What secrets were present in the environment?
Did the attacker touch local files, cloud credentials, or internal services?
Was any outbound traffic associated with a model API or agent runner?
Did the attacker stage data, or only enumerate?
How long was the notebook reachable before detection?

Those answers shape the containment plan and the follow-up rotation work. If you skip them, you will probably have to revisit the incident later with less evidence.

Closing perspective: why the post-exploit stage is the real story

The headline exploit gets attention, but the post-exploit phase is where the damage is decided.

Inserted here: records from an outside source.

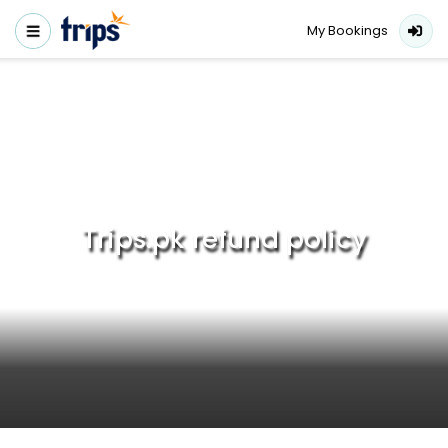
My Bookings
Trips.pk refund policy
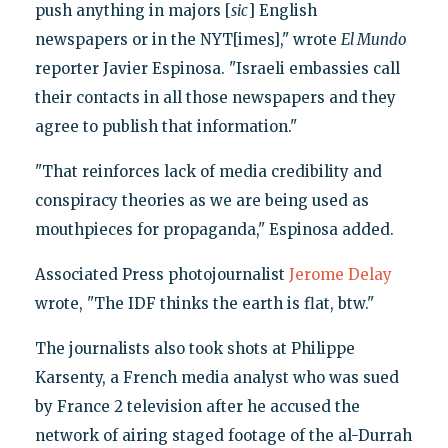
push anything in majors [
sic
] English
newspapers or in the NYT[imes]," wrote
El Mundo
reporter Javier Espinosa. "Israeli embassies call
their contacts in all those newspapers and they
agree to publish that information."
"That reinforces lack of media credibility and
conspiracy theories as we are being used as
mouthpieces for propaganda," Espinosa added.
Associated Press photojournalist
Jerome Delay
wrote, "The IDF thinks the earth is flat, btw."
The journalists also took shots at Philippe
Karsenty, a French media analyst who was sued
by France 2 television after he accused the
network of airing staged footage of the al-Durrah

The Marimo report is a good reminder that attackers are increasingly willing to put an LLM agent in the middle of their workflow once they have a foothold. That does not mean the agent is smarter than the attacker. It means the attacker can spend less time manually poking around and more time exploiting the environment’s own assumptions.

For defenders, the response is not to panic about “AI attackers” as a category. The response is to tighten the places where notebook software crosses trust boundaries, reduce the secrets available to the runtime, and watch for the sequence that turns code execution into environment mapping and data access.

If your notebook can reach real assets, then the post-exploitation phase is not an edge case. It is the main event.